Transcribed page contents

◆ ◆ ◆

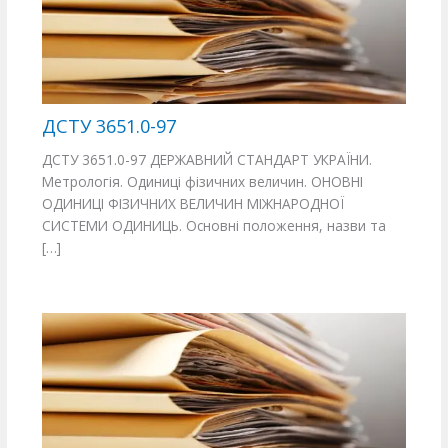
ДСТУ 3651.0-97
ДСТУ 3651.0-97 ДЕРЖАВНИЙ СТАНДАРТ УКРАЇНИ.
Метрологія. Одиниці фізичних величин. ОНОВНІ
ОДИНИЦІ ФІЗИЧНИХ ВЕЛИЧИН МІЖНАРОДНОЇ
СИСТЕМИ ОДИНИЦЬ. Основні положення, назви та
[…]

◆ ◆ ◆

Every line of the entries that includes "ДСТУ" must be copied into the answer.

ДСТУ 3651.0-97
ДСТУ 3651.0-97 ДЕРЖАВНИЙ СТАНДАРТ УКРАЇНИ.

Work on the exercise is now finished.